A meeting of Ribbonmen in 1851, as depicted in Trench's 1868 book Realities of Irish Life

ON THIS DAY: 17 JUNE 1871: The Westmeath Act and the unbroken resistance offered by secret Catholic societies against colonialism in Ireland.

The Protection of Life and Property Act in Certain Parts of Ireland was passed by the House of Commons in June 1871. It was also known as the ‘Westmeath Act’ as it came in response to an increase in “agrarian unrest” in that county and adjoining areas. It followed an extensive inquiry that had been published in March that year.


The legislation allowed for the “arrest and detention without trial of persons reasonably suspected of membership in a secret society.” Its specific target was an organisation known as the Ribbonmen which was particularly active in that part of Leinster and south Ulster.

The RIC Crime Branch files that were once held in Dublin Castle and are now available  in the National Archives, contain photographs of some of those detained from Westmeath. I looked at the files as part of research into the Irish Republican Brotherhood, which connection throws up some interesting findings.

The Westminster inquiry blamed the Ribbonmen for “outrages” that were executed in response to evictions. The Ribbon Societies had previously been associated with major incidents including  at Dolly’s Brae in County Down in July 1849 when Ribbonmen were prevented from defending local Catholics, dozens of whom were killed as reprisals. Ribbon societies were also central to the resistance to the paying of tithes to the Church of Ireland in the 1850s.


The connection with the Fenians is interesting as there was a similar link between the IRB and the local agrarian societies as there had been between the United Irishmen and what had been generically known as the Whiteboys and other local variants. James Stephens, like Thomas Russell and others in the 1790s, had travelled the country to recruit the agrarian resistance. Its members paid a terrible cost for that in the Terror of 1797 and 1798 but endured. Most seemed to have been sufficiently wary of the Fenian organisers in the 1860s to avoid a repeat.

The fact is that the secret Catholic peasant societies were part of an unbroken resistance to colonialism and in particular to the land confiscations that long pre-dated and indeed survived the attempts by centralised republican organisations to incorporate them into unsuccessful poorly planned uprisings that were deeply compromised by informers at the highest levels of the United Irishmen and the IRB.

Land and the suppression of the mostly rural “native” population remained the key issue, regardless of whatever current ideological complexion was sought to be applied by the republicans. Indeed, a British Tory MP Thomas Charly speaking during the debate in the Westmeath Act summarised it all up succinctly when he declared: “The policy of the Government might be summed up in two words—”confiscation and coercion;” confiscation for the Irish Protestants, and coercion for the Irish Roman Catholics.”

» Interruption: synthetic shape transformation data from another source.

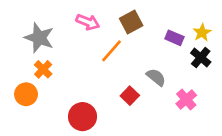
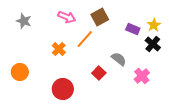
gray star: (39, 38) -> (24, 21), moved, size x0.7
orange cross: (43, 69) -> (59, 49), moved

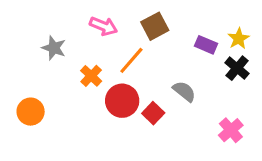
gray star: (24, 21) -> (54, 48), moved
pink cross: (142, 76) -> (231, 130), moved
red circle: (63, 89) -> (122, 101), moved

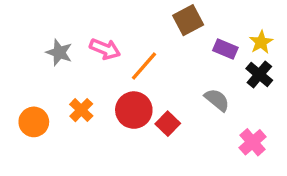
pink arrow: (104, 26) -> (105, 49), moved
brown square: (155, 26) -> (188, 20), moved
orange cross: (91, 76) -> (81, 110), moved
gray semicircle: (184, 91) -> (217, 100), moved

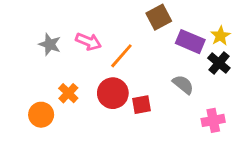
purple rectangle: (225, 49) -> (190, 42), size x1.4
orange circle: (34, 122) -> (41, 115), moved
red square: (168, 124) -> (142, 105), turned 36
pink cross: (253, 142) -> (213, 120), turned 30

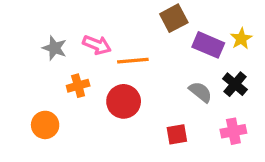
orange line: (121, 56) -> (133, 61), turned 44
black cross: (219, 63) -> (235, 84), moved
orange cross: (68, 93) -> (78, 86), moved, turned 30
red square: (142, 105) -> (177, 134), moved

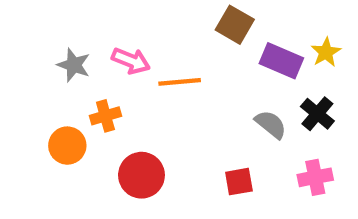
brown square: (174, 18) -> (235, 25), turned -32
red circle: (124, 101) -> (141, 175), moved
orange circle: (45, 125) -> (67, 146), moved

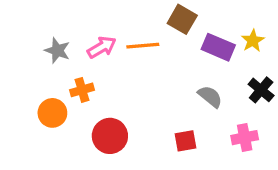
pink arrow: (131, 61) -> (102, 47), turned -52
orange line: (180, 82) -> (143, 46), moved
black cross: (317, 114) -> (261, 90), moved

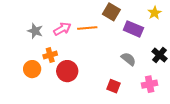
yellow star: (253, 41) -> (155, 13), moved
red circle: (110, 136) -> (67, 71), moved
red square: (185, 141) -> (113, 86), turned 32

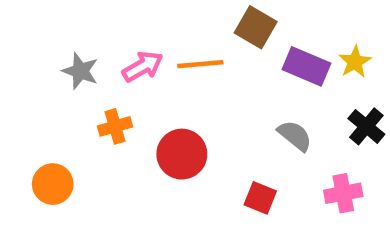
yellow star: (155, 13) -> (355, 62), moved
orange circle: (32, 69) -> (53, 184), moved
red circle: (67, 71) -> (182, 154), moved

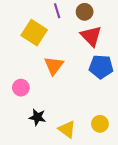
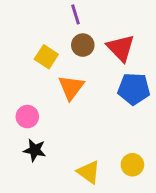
brown circle: (85, 12) -> (83, 45), moved
yellow square: (34, 33) -> (46, 57), moved, size x0.7
black star: (37, 117) -> (35, 150), moved

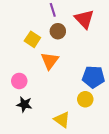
red triangle: (121, 48) -> (84, 19), moved
blue pentagon: (134, 89) -> (93, 77), moved
yellow circle: (132, 165) -> (85, 99), moved

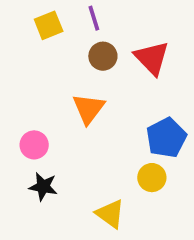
red triangle: (84, 19) -> (152, 58), moved
yellow square: (32, 39) -> (49, 25), moved, turned 35
blue pentagon: (93, 77) -> (166, 138), turned -30

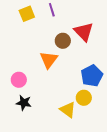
brown circle: (103, 56) -> (63, 41), moved
yellow triangle: (110, 214) -> (68, 110), moved

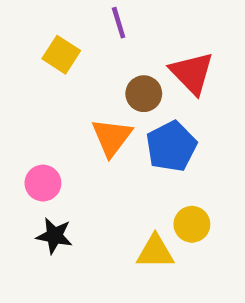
yellow square: (27, 14) -> (61, 55), moved, turned -35
blue pentagon: (92, 76) -> (171, 146), moved
yellow triangle: (68, 110) -> (155, 252), turned -36

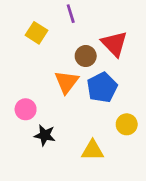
yellow circle: (192, 224) -> (127, 124), moved
black star: (54, 236) -> (45, 135), moved

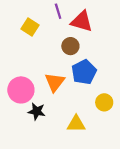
red triangle: (114, 44) -> (82, 21), moved, turned -30
orange triangle: (67, 82) -> (55, 82), moved
pink circle: (26, 109) -> (21, 90), size x1.5

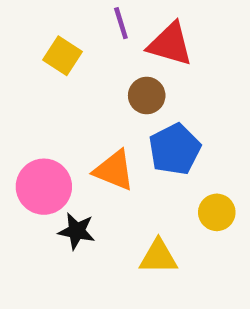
orange triangle: (55, 82) -> (114, 170), turned -45

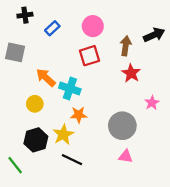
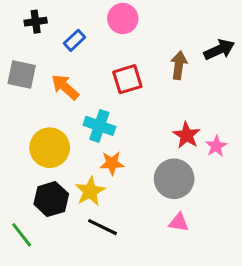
pink circle: (93, 26) -> (123, 19), moved
red star: (131, 73) -> (187, 135), moved
orange arrow: (46, 78) -> (65, 87), moved
yellow circle: (35, 104) -> (50, 148), size x1.6

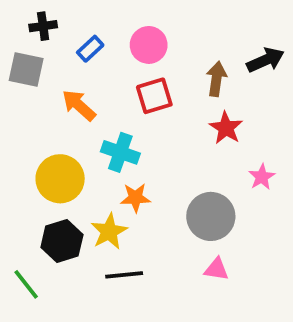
pink circle: (123, 19) -> (149, 45), moved
gray square: (22, 75) -> (26, 69), moved
red star: (187, 135) -> (226, 128), moved
black line: (103, 227) -> (124, 275), turned -32

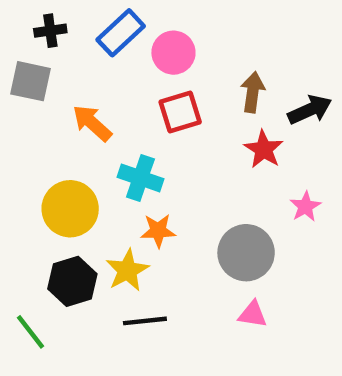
blue rectangle: (90, 49) -> (121, 33), moved, size x1.5
black arrow: (265, 60) -> (310, 110), moved

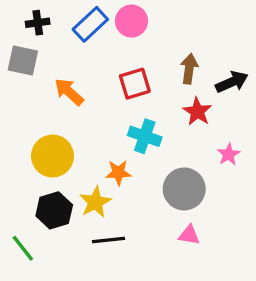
pink circle: (173, 53) -> (132, 21), moved
cyan cross: (140, 178) -> (145, 136), moved

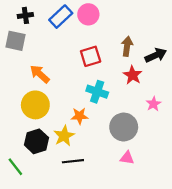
orange arrow: (69, 92) -> (40, 74), moved

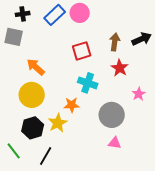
black arrow: (156, 55) -> (142, 39), moved
black line: (73, 161) -> (46, 156), moved, turned -54

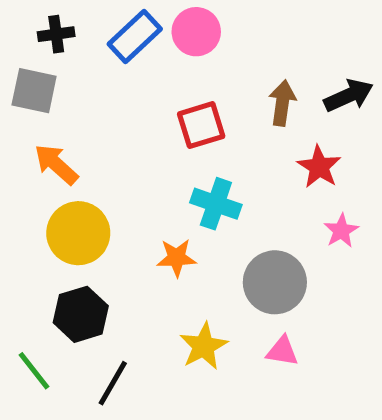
orange arrow: (36, 67) -> (56, 164), moved
red star: (120, 68) -> (319, 167), moved
yellow star: (58, 123) -> (204, 346), moved

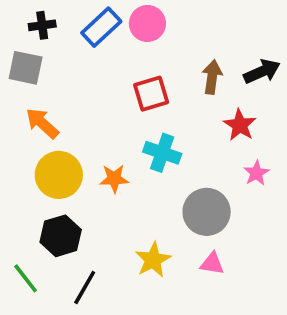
orange star: (177, 258) -> (114, 179), moved

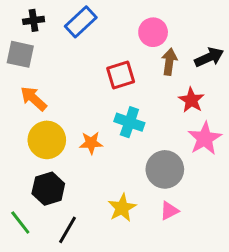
pink circle: (147, 23) -> (153, 32), moved
pink star: (256, 173) -> (205, 138), size x1.6
pink triangle: (212, 264) -> (169, 211), turned -36

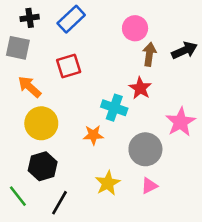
red square: (121, 75) -> (69, 66), moved
red star: (191, 100) -> (140, 88), moved
orange star: (91, 143) -> (93, 135), moved

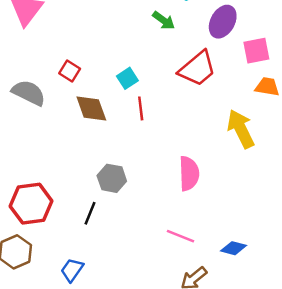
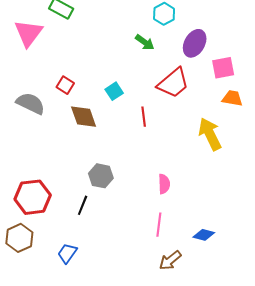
red line: (141, 108) -> (144, 117), moved
pink semicircle: (189, 173) -> (164, 184), moved, size x0.7
pink line: (180, 236) -> (159, 225), turned 75

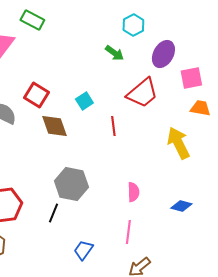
red square: (65, 85) -> (36, 95), size x1.4
gray hexagon: (101, 176) -> (71, 184), size x1.4
blue diamond: (204, 235) -> (181, 206), moved
blue trapezoid: (67, 253) -> (83, 250), moved

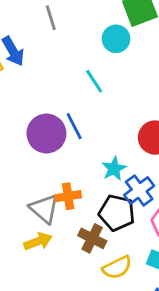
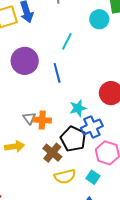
cyan line: (94, 81) -> (67, 41), moved, turned 48
purple circle: (46, 134) -> (25, 61), moved
gray triangle: (44, 209) -> (29, 118), moved, size x0.6

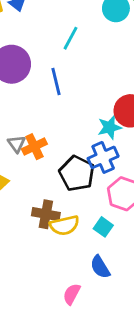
cyan star: (78, 108) -> (110, 127), moved
orange cross: (42, 120) -> (34, 147), turned -30
brown cross: (52, 153) -> (46, 214), moved, turned -30

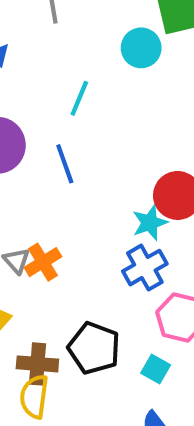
black pentagon: (77, 173) -> (94, 348), moved
brown cross: (46, 214) -> (37, 364), moved
yellow semicircle: (64, 225) -> (34, 397), moved, turned 116

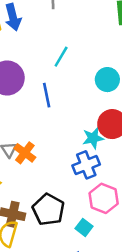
cyan circle: (141, 48) -> (107, 80), moved
orange cross: (43, 262) -> (25, 153), turned -30

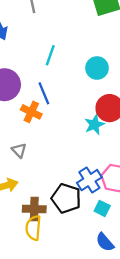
orange cross: (25, 153) -> (31, 112), moved
blue cross: (86, 165) -> (89, 180), moved

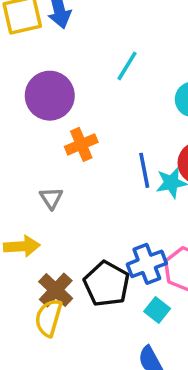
blue line: (44, 93) -> (144, 170), moved
orange cross: (31, 112) -> (81, 144), turned 30
brown cross: (34, 209) -> (56, 290), turned 30

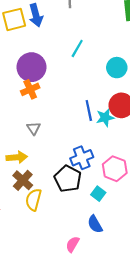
orange cross: (81, 144) -> (30, 89), moved
blue cross: (147, 264) -> (82, 158), moved
brown cross: (56, 290) -> (23, 180), moved

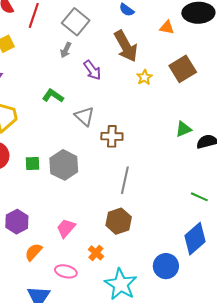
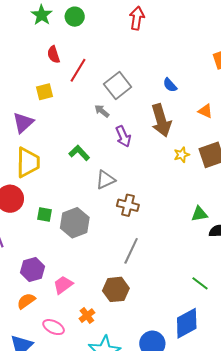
gray arrow: (66, 50) -> (102, 111), turned 91
yellow star: (144, 77) -> (182, 155), moved
gray triangle: (84, 116) -> (106, 180), turned 40
purple hexagon: (17, 222) -> (33, 269), moved

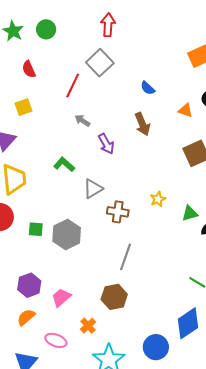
red line: (78, 70) -> (73, 86), moved
gray square: (118, 85) -> (100, 63), moved
brown arrow: (161, 120) -> (142, 124), size x0.7
yellow star: (182, 155) -> (158, 199), moved

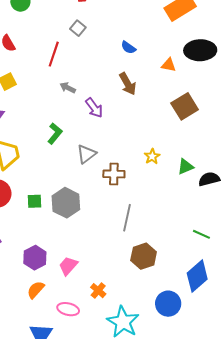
gray square: (100, 63) -> (78, 28), size x0.6
green L-shape: (64, 164) -> (55, 133), turned 95
brown hexagon: (114, 297) -> (144, 256), moved

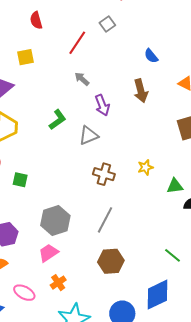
gray triangle: (86, 154) -> (89, 135), moved
gray hexagon: (66, 203) -> (55, 220), moved
pink trapezoid: (68, 266) -> (49, 253), moved

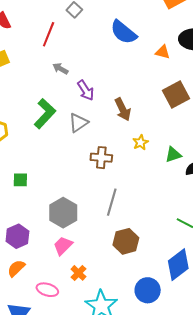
blue semicircle: (151, 56) -> (124, 32), size x1.8
brown arrow: (141, 91) -> (123, 109), moved
green L-shape: (58, 120) -> (45, 114), size x1.4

The fact that the Act was directed against the Ribbonmen rather than the Fenians is indicative of the weakness of the IRB following the ham-fisted attempt to organise a Rising in 1867. Owen McGee’s book refers to the organisation still having a large amount of nominal members, but its lack of military efficacy, such as in supplying arms, meant that it had not much credibility with more militant rural or urban communities.

They did turn out, as did working class Catholics in Dublin and Cork, in large numbers in support of Amnesty for the Fenian prisoners, but more direct action was channelled through the more reliable and secure traditional societies. It was the Land War and the Land League that followed later in the 1870s and 1880s that again mobilised a national movement which brought the diverse elements including the Parnellite MPs together again.